**Exercise material:**
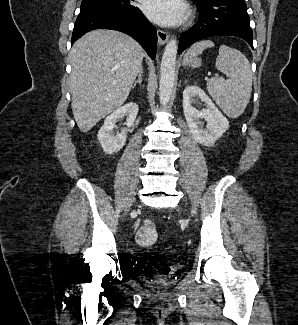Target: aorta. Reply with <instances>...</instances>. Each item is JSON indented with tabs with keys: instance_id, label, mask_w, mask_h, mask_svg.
Masks as SVG:
<instances>
[{
	"instance_id": "aorta-1",
	"label": "aorta",
	"mask_w": 298,
	"mask_h": 325,
	"mask_svg": "<svg viewBox=\"0 0 298 325\" xmlns=\"http://www.w3.org/2000/svg\"><path fill=\"white\" fill-rule=\"evenodd\" d=\"M178 54V40L170 36L167 40L160 64L159 102L162 106L168 104L175 84L176 62Z\"/></svg>"
}]
</instances>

**Exercise:** Give the records again exactly, minus the pictures.

**Solution:**
Target: aorta. Reply with <instances>...</instances>. Each item is JSON indented with tabs with keys: instance_id, label, mask_w, mask_h, mask_svg.
Masks as SVG:
<instances>
[{
	"instance_id": "aorta-1",
	"label": "aorta",
	"mask_w": 298,
	"mask_h": 325,
	"mask_svg": "<svg viewBox=\"0 0 298 325\" xmlns=\"http://www.w3.org/2000/svg\"><path fill=\"white\" fill-rule=\"evenodd\" d=\"M178 54V40L170 36L167 40L160 64L159 102L162 106L168 104L175 84L176 62Z\"/></svg>"
}]
</instances>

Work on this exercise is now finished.